Si ahora miramos al interior de la Iglesia, los problemas han sido también notorios, y los ha afrontado, sin dudarlo, con el látigo de Cristo para limpiar el templo en una mano y la caridad de Cristo para perdonar al pecador en la otra. Un solo ejemplo: el modo en que ha hecho frente al tema de la pederastia. No lo ha disimulado, no lo ha ocultado. Lo ha sacado a la luz, lo ha condenado, ha castigado, ha apartado, ha destituido, ha condonado, ha perdonado, lo necesario para cada caso concreto, sin miedo ni a la luz ni a la responsabilidad. Y otro tanto ha hecho cuando una institución religiosa se ha apartado de la rectitud, o cuando los intereses temporales han intentado ahogar a los espirituales. Son varios los hechos comprobados –el humo del infierno ha entrado en la Iglesia, dijo ya Pablo VI-, y en todos ellos el Papa Benedicto ha mostrado claridad, fortaleza, caridad y justicia. Así lo hizo Cristo cuando le negó Pedro, o cuando Tomás no quiso creer en la Resurrección: al uno le preguntó hasta qué punto le amaba, al otro le pidió que fuera fiel. Y condenó, corrigió, perdonó. Como está haciendo hoy Su Vicario en la tierra.
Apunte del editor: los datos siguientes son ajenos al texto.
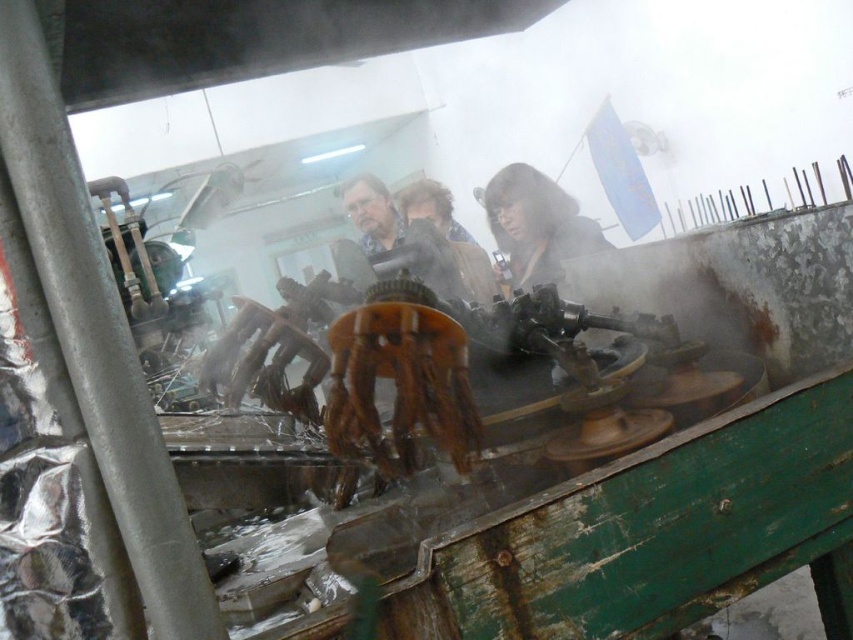 Image resolution: width=853 pixels, height=640 pixels. Find the location of `dark brown leather jacket at center`. dark brown leather jacket at center is located at coordinates (537, 225).

Does point (492, 193) come behind point (456, 230)?

No, (492, 193) is in front of (456, 230).

The image size is (853, 640). Describe the element at coordinates (537, 225) in the screenshot. I see `dark brown leather jacket at center` at that location.

Where is `dark brown leather jacket at center`? This screenshot has width=853, height=640. dark brown leather jacket at center is located at coordinates (537, 225). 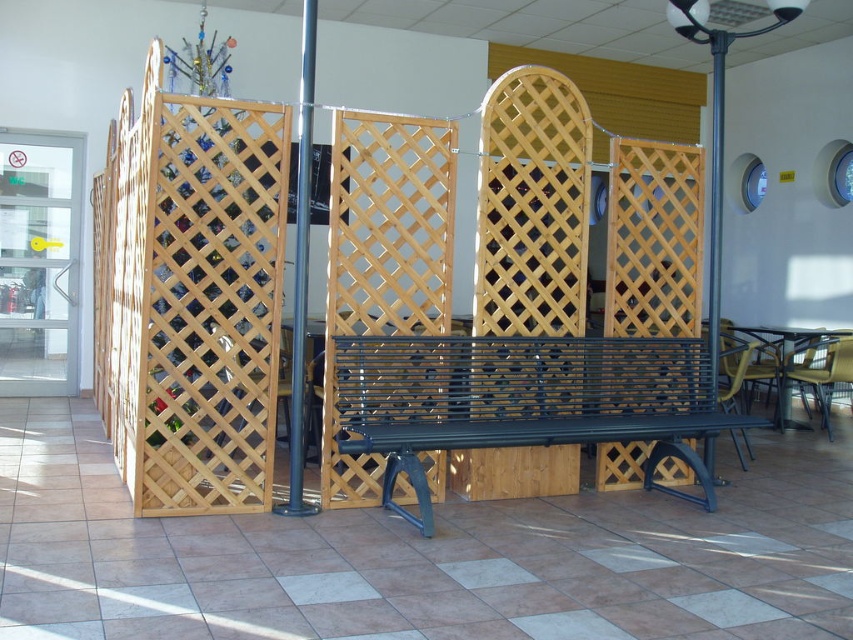 Does natural wood lattice at center have a smaller size compared to metallic pole at right?

No, natural wood lattice at center is not smaller than metallic pole at right.

Between natural wood lattice at center and metallic pole at right, which one is positioned higher?

Positioned higher is metallic pole at right.

Locate an element on the screen. Image resolution: width=853 pixels, height=640 pixels. natural wood lattice at center is located at coordinates (189, 296).

Which of these two, natural wood lattice at center or metallic pole at center, stands shorter?

natural wood lattice at center is shorter.

Which is behind, point (102, 376) or point (277, 508)?

Positioned behind is point (102, 376).

At what (x,y) coordinates should I click in order to perform the action: click on natural wood lattice at center. Please return your answer as a coordinate pair (x, y). The height and width of the screenshot is (640, 853). Looking at the image, I should click on (189, 296).

The image size is (853, 640). Identify the location of natural wood lattice at center. (189, 296).

Between black metal bench at center and metallic pole at right, which one is positioned higher?

metallic pole at right is above.

Describe the element at coordinates (523, 401) in the screenshot. The height and width of the screenshot is (640, 853). I see `black metal bench at center` at that location.

The width and height of the screenshot is (853, 640). Identify the location of black metal bench at center. (523, 401). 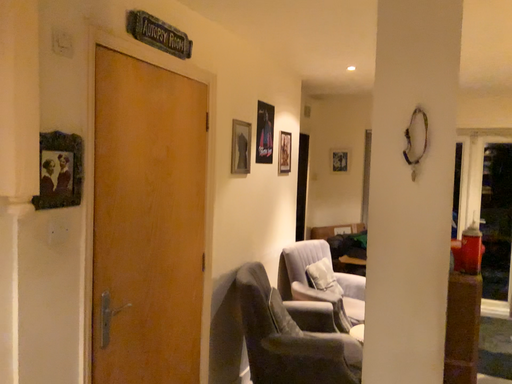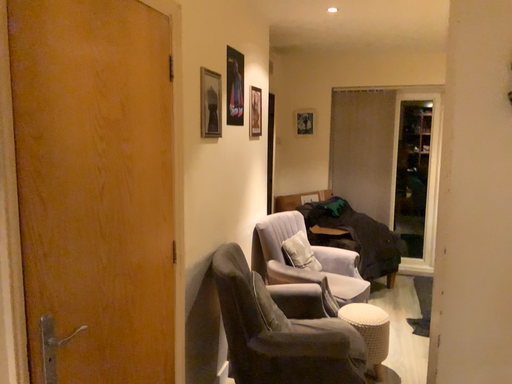 Question: How did the camera likely rotate when shooting the video?

Choices:
 (A) rotated right
 (B) rotated left

Answer: (A) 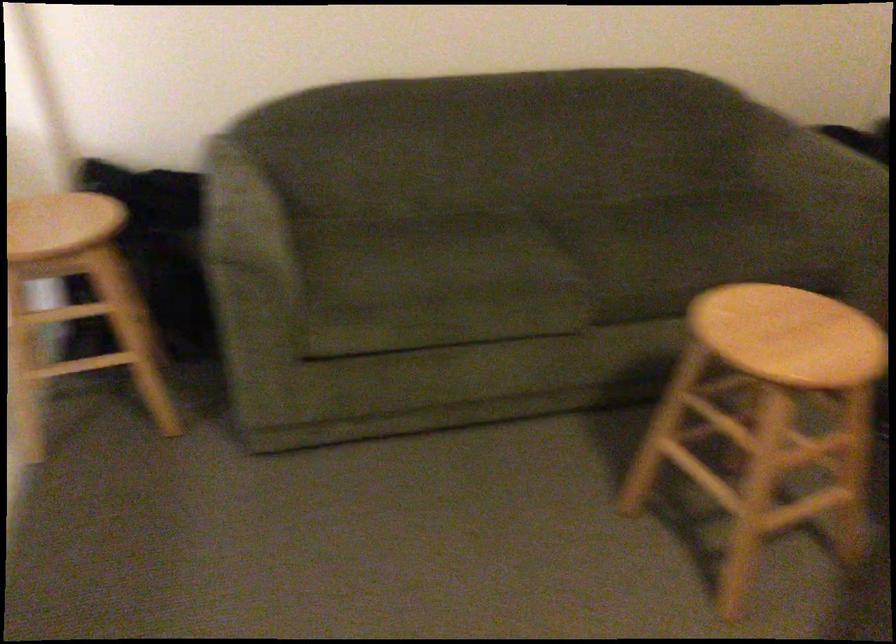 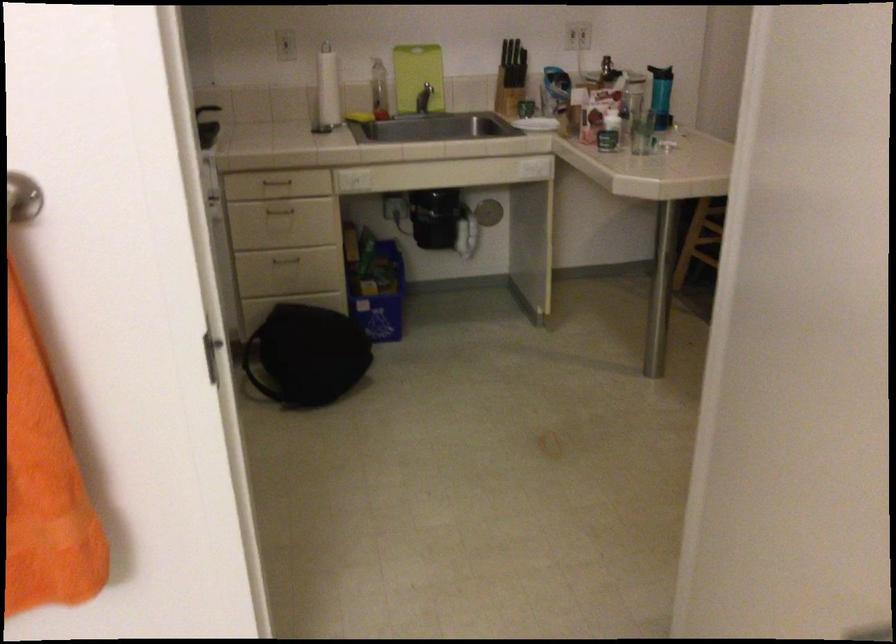 What movement of the cameraman would produce the second image?

The cameraman walked toward left, backward. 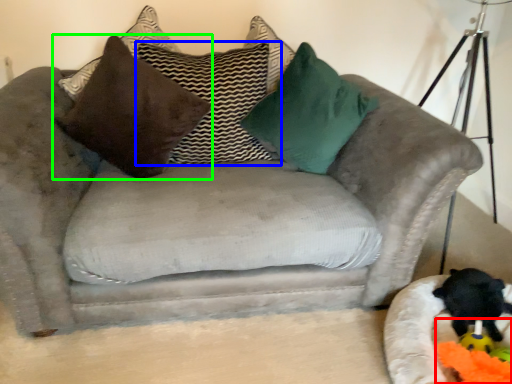 Question: Which object is the farthest from toy (highlighted by a red box)? Choose among these: pillow (highlighted by a blue box) or pillow (highlighted by a green box).

Choices:
 (A) pillow
 (B) pillow

Answer: (B) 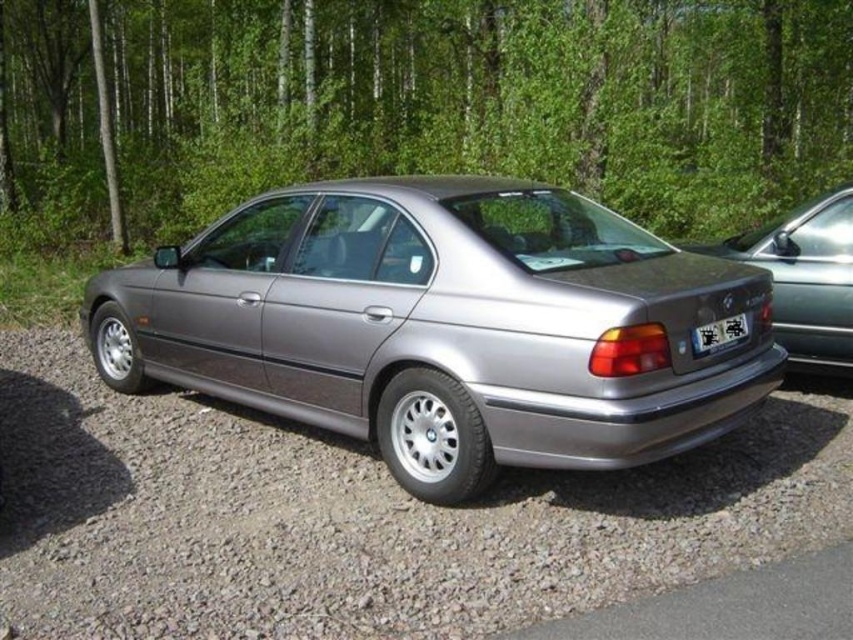 Question: Can you confirm if satin metallic car at center is thinner than gray gravel parking lot at lower left?

Choices:
 (A) no
 (B) yes

Answer: (A)

Question: Which object appears farthest from the camera in this image?

Choices:
 (A) black plastic license plate at rear
 (B) satin silver car at center
 (C) gray gravel parking lot at lower left
 (D) satin metallic car at center

Answer: (B)

Question: Which object appears closest to the camera in this image?

Choices:
 (A) black plastic license plate at rear
 (B) gray gravel at lower center
 (C) satin silver car at center
 (D) gray gravel parking lot at lower left

Answer: (D)

Question: Is satin metallic car at center smaller than black plastic license plate at rear?

Choices:
 (A) no
 (B) yes

Answer: (A)

Question: Among these objects, which one is nearest to the camera?

Choices:
 (A) satin silver car at center
 (B) black plastic license plate at rear
 (C) gray gravel at lower center
 (D) satin metallic car at center

Answer: (C)

Question: Is gray gravel at lower center to the left of gray gravel parking lot at lower left from the viewer's perspective?

Choices:
 (A) no
 (B) yes

Answer: (B) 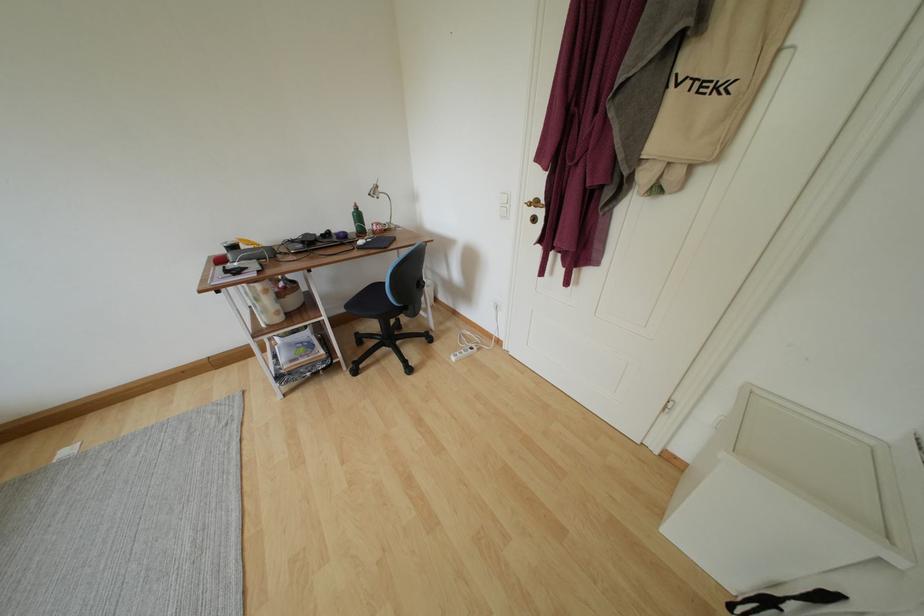 You are a GUI agent. You are given a task and a screenshot of the screen. Output one action in this format:
    pyautogui.click(x=<x>, y=<y>)
    Task: Click on the chair sitting surface
    
    Given the screenshot: What is the action you would take?
    click(x=369, y=299) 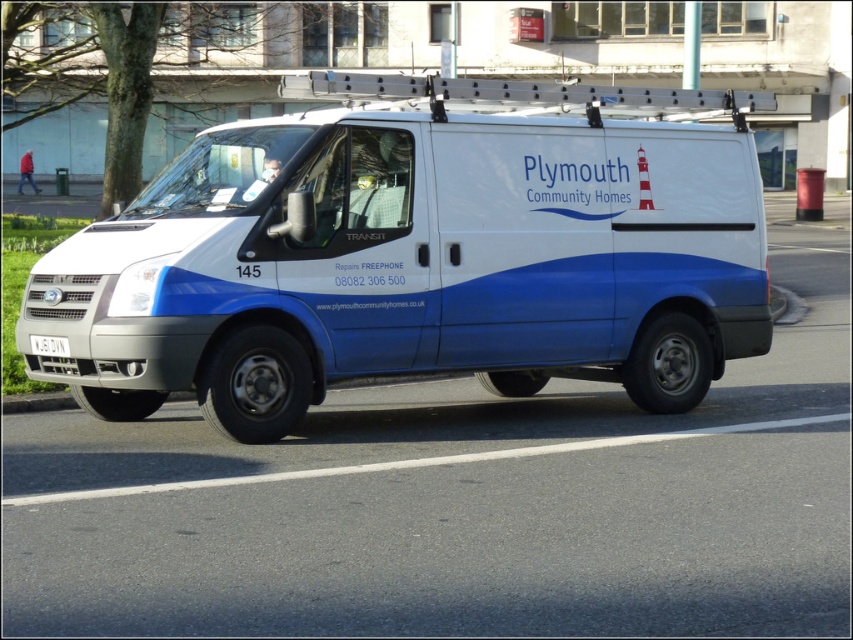 You are a delivery driver who needs to park your white matte van at center in a parking spot that can only accommodate vehicles up to the size of the white plastic license plate at center. Can your van fit in the parking spot?

The white matte van at center is larger than the white plastic license plate at center, so it cannot fit in the parking spot designed for smaller vehicles. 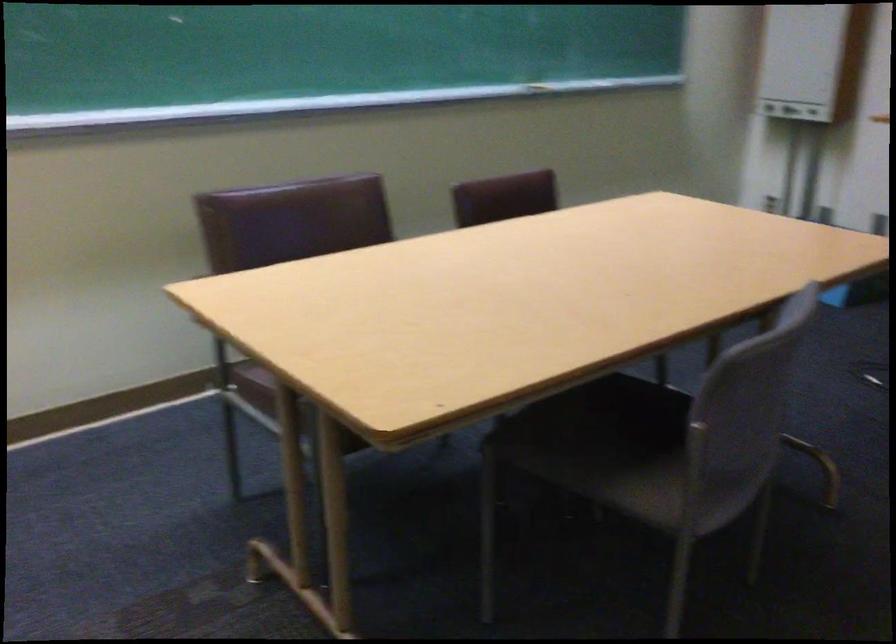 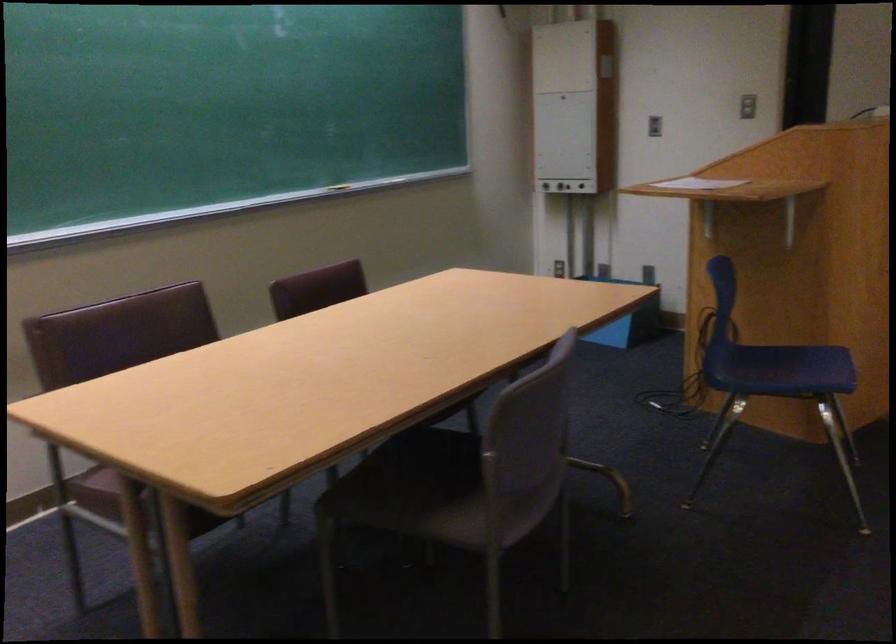 In the second image, find the point that corresponds to (x=245, y=384) in the first image.

(96, 491) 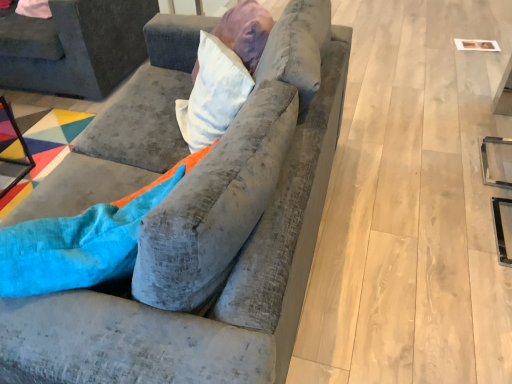 Locate an element on the screen. vacant space to the right of velvet gray couch at center, acting as the 1th studio couch starting from the front is located at coordinates (411, 208). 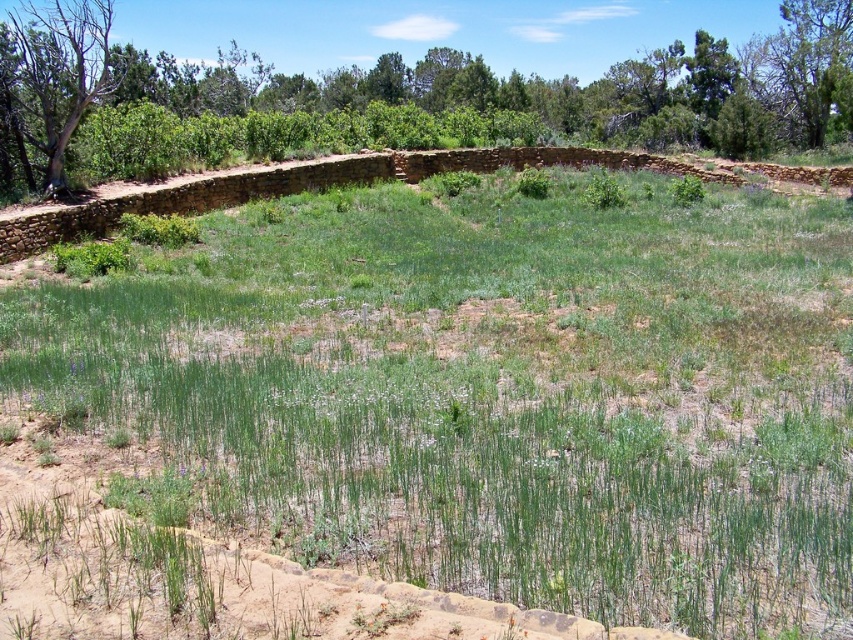 Question: Among these points, which one is nearest to the camera?

Choices:
 (A) click(537, 116)
 (B) click(740, 353)
 (C) click(808, 134)
 (D) click(67, 104)

Answer: (B)

Question: Considering the real-world distances, which object is closest to the green leafy tree at upper right?

Choices:
 (A) green leafy tree at upper left
 (B) brown bark tree at upper left
 (C) green grassy at center

Answer: (A)

Question: Does green grassy at center appear over brown bark tree at upper left?

Choices:
 (A) yes
 (B) no

Answer: (B)

Question: Among these points, which one is nearest to the camera?

Choices:
 (A) (824, 44)
 (B) (19, 32)
 (C) (135, 477)

Answer: (C)

Question: Observing the image, what is the correct spatial positioning of green grassy at center in reference to brown bark tree at upper left?

Choices:
 (A) below
 (B) above

Answer: (A)

Question: From the image, what is the correct spatial relationship of green grassy at center in relation to green leafy tree at upper right?

Choices:
 (A) right
 (B) left

Answer: (B) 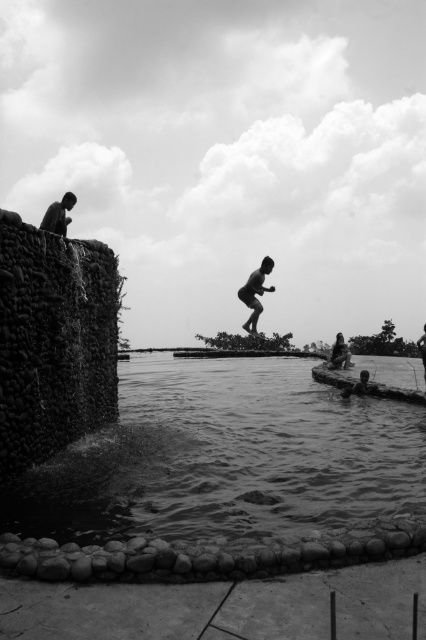 Can you confirm if smooth water at lower center is shorter than dark skin human at upper left?

Indeed, smooth water at lower center has a lesser height compared to dark skin human at upper left.

Is smooth water at lower center to the left of dark skin human at upper left from the viewer's perspective?

In fact, smooth water at lower center is to the right of dark skin human at upper left.

Which is in front, point (31, 484) or point (43, 216)?

Point (31, 484)

Find the location of a particular element. This screenshot has height=640, width=426. smooth water at lower center is located at coordinates (224, 456).

Who is taller, smooth water at lower center or smooth skin man at center?

smooth skin man at center is taller.

Can you confirm if smooth water at lower center is shorter than smooth skin man at center?

Yes.

From the picture: Who is more distant from viewer, (x=187, y=520) or (x=425, y=387)?

Point (x=425, y=387)

The width and height of the screenshot is (426, 640). I want to click on smooth water at lower center, so click(224, 456).

Consider the image. Can you confirm if silhouette wooden skateboard at center is positioned below dark skin human at upper left?

A: Indeed, silhouette wooden skateboard at center is positioned under dark skin human at upper left.

Is silhouette wooden skateboard at center to the right of dark skin human at upper left from the viewer's perspective?

Yes, silhouette wooden skateboard at center is to the right of dark skin human at upper left.

Locate an element on the screen. silhouette wooden skateboard at center is located at coordinates (255, 292).

Where is `silhouette wooden skateboard at center`? silhouette wooden skateboard at center is located at coordinates (255, 292). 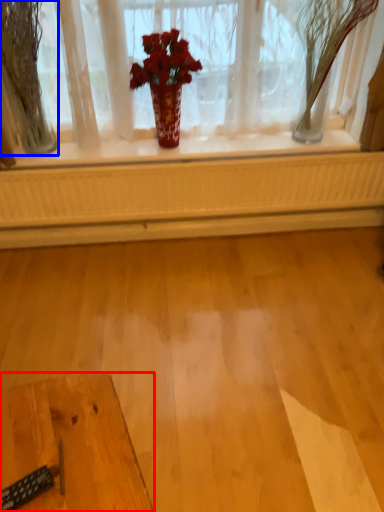 Question: Which of the following is the farthest to the observer, table (highlighted by a red box) or tree (highlighted by a blue box)?

Choices:
 (A) table
 (B) tree

Answer: (B)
Junto a todo esto, las anécdotas relativas a un mayordomo infiel o a unas discusiones en el seno de la Curia romana son eso, solamente anécdotas. La Iglesia la gobiernan hombres rodeados de hombres, y entre los hombres hay siempre debilidades y traiciones. A Benedicto XVI esto no le ha agobiado. Le bastaba en cada caso, cuando fuese necesario, cambiar a una persona o desplazar a otra. Eso es ordinaria administración. Y justo porque son pequeñeces que pueden oler mal, en ellas nos fijamos más que en los grandes hechos que pueden desviar la Historia. También es ello propio de nosotros, más atentos a lo que podemos ver de una sola ojeada que a lo que exige grandeza de miras y reflexión honda. Pero es esto último, el servicio a la Iglesia con ejemplaridad y amor según el modelo de Jesús, lo que ha hecho grande el pontificado de Benedicto XVI.